Aaron Cohen on how to approach the MIPS slowdown, and more

by Roy Edroso on Oct 3, 2016

Aaron Cohen, principal and health care co-practice leader at accounting, tax and consulting firm Citrin Cooperman in New York City, talked to Part B News about the merit-based incentive payment system (MIPS) and the "at-your-own-pace" proposal:

On CMS Acting Administrator Andy Slavitt’s proposal: Probably the No. 1 reason to consider reporting under the Medicare Access and CHIP Reauthorization Act (MACRA) for only a part of the year, as opposed to the full year, is it may take time for practices to get acquainted with the final rule, particularly if there are significant changes from the proposed rule.

It would be beneficial for small practices to digest the final rule and start reporting at the point where they are comfortable that they have attained a reasonable grasp of the rule. The experience gained from reporting for part of the year should provide a leg up to the providers in 2018, and negative or positive adjustments can be made to physician reimbursement related to performance for the year.

The delay can provide an opportunity to catch up – but you need to use the time afforded by the delay to catch up as quickly as possible. If you don’t, you’ll have wasted the time and other practices that prepared will gain the advantage.
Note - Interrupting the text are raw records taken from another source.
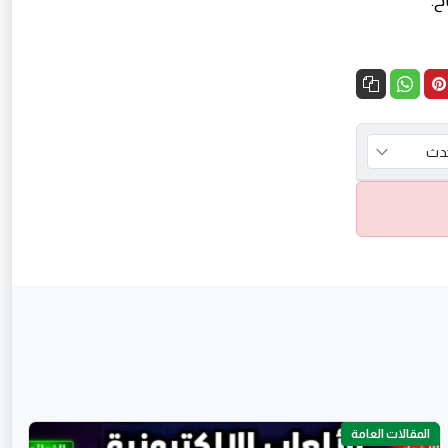
ح.
المقالات العامة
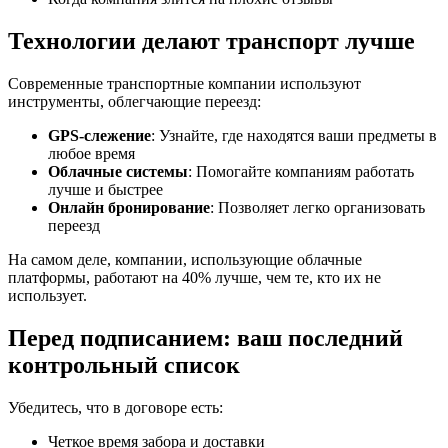
Технологии делают транспорт лучше
Современные транспортные компании используют
инструменты, облегчающие переезд:
GPS-слежение
: Узнайте, где находятся ваши предметы в
любое время
Облачные системы
: Помогайте компаниям работать
лучше и быстрее
Онлайн бронирование
: Позволяет легко организовать
переезд
На самом деле, компании, использующие облачные
платформы, работают на 40% лучше, чем те, кто их не
использует.
Перед подписанием: ваш последний
контрольный список
Убедитесь, что в договоре есть:
Четкое время забора и доставки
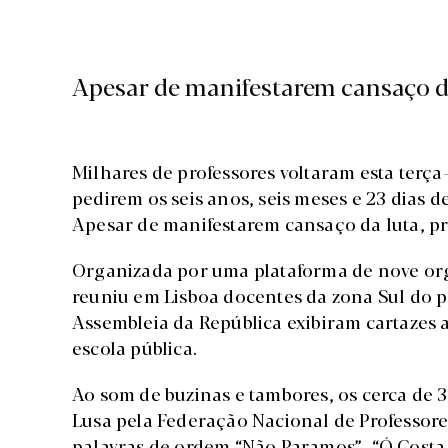
Apesar de manifestarem cansaço da
Milhares de professores voltaram esta terça-
pedirem os seis anos, seis meses e 23 dias 
Apesar de manifestarem cansaço da luta, p
Organizada por uma plataforma de nove org
reuniu em Lisboa docentes da zona Sul do p
Assembleia da República exibiram cartazes a
escola pública.
Ao som de buzinas e tambores, os cerca de 
Lusa pela Federação Nacional de Professore
palavras de ordem “Não Paramos”, “Ó Costa 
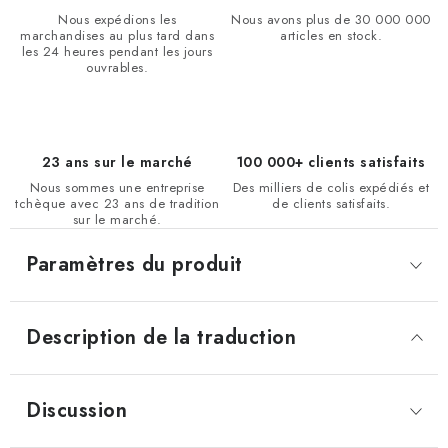
Nous expédions les
Nous avons plus de 30 000 000
marchandises au plus tard dans
articles en stock.
les 24 heures pendant les jours
ouvrables.
23 ans sur le marché
100 000+ clients satisfaits
Nous sommes une entreprise
Des milliers de colis expédiés et
tchèque avec 23 ans de tradition
de clients satisfaits.
sur le marché.
Paramètres du produit
Description de la traduction
Discussion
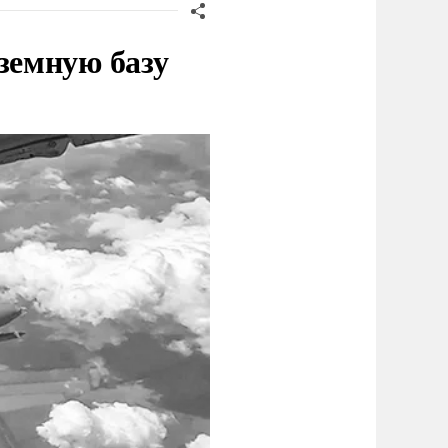
земную базу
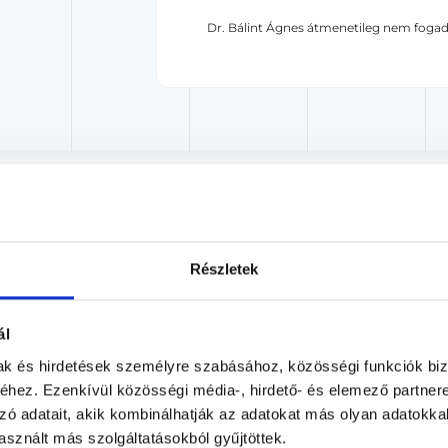
Dr. Bálint Ágnes átmenetileg nem fogad
akorvos jelölt (rezidens): általános orvosi oklevéllel rendelkező orvos, aki j
zerzésére irányuló képzésben vesz részt. Ezen orvosok által önállóan nem
lősséggel tartozik és azt közvetlenül felügyeli az egészségügyi szolgáltató s
orvosjelölt önállóan láthat el feladatokat. A foglaljorvost.hu felelősségét 
zakorvosjelölt esetén.
Részletek
ál
n - Bőrgyógyászat
mak és hirdetések személyre szabásához, közösségi funkciók biz
hez. Ezenkívül közösségi média-, hirdető- és elemező partner
zó adatait, akik kombinálhatják az adatokat más olyan adatokka
lakulásáért, néhány közülük veszélyes is lehet, illetve fájdalomma
sznált más szolgáltatásokból gyűjtöttek.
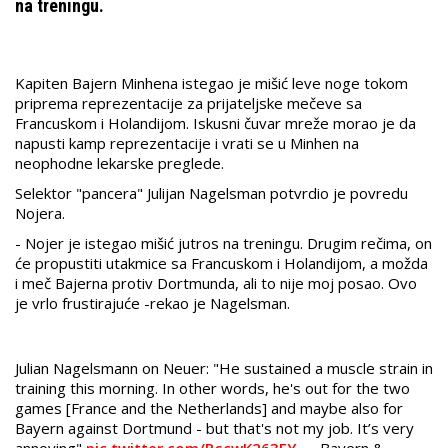
na treningu.
Kapiten Bajern Minhena istegao je mišić leve noge tokom
priprema reprezentacije za prijateljske mečeve sa
Francuskom i Holandijom. Iskusni čuvar mreže morao je da
napusti kamp reprezentacije i vrati se u Minhen na
neophodne lekarske preglede.
Selektor "pancera"
Julijan Nagelsman potvrdio je povredu
Nojera.
- Nojer je istegao mišić jutros na treningu. Drugim rečima, on
će propustiti utakmice sa Francuskom i Holandijom, a možda
i meč Bajerna protiv Dortmunda, ali to nije moj posao. Ovo
je vrlo frustirajuće -rekao je Nagelsman.
Julian Nagelsmann on Neuer: "He sustained a muscle strain in
training this morning. In other words, he's out for the two
games [France and the Netherlands] and maybe also for
Bayern against Dortmund - but that's not my job. It’s very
MIPS and the pay-for-performance future: The writing’s on the wall. As indicated by the promulgation of accountable care organizations (ACOs), bundled payments and myriad other value-based reimbursement programs by CMS, payment based on population health measures is the wave of the future. And it’s clear that to be successful with this reimbursement system, you need to be able to understand the data that underlies the scoring and how your performance compares with that of other physicians because this is a budget-neutral program. You’re competing with them for the money.

Retooling your health IT for MIPS: IT needs include the capability to understand what happens with patients even when they leave the physician office. For example, when you refer to a specialist, how efficiently does that specialist care for the patient? You need to understand the data not just in terms of quality but from a cost perspective as well.

To be successful [under MIPS], the physicians will need data-driven tools that can be used to track and show weaknesses and strengths with respect to adherence to clinical pathways, care coordination and general population health management, above and beyond what is specifically required by CMS. These IT tools will also need to connect to efficient revenue cycle management.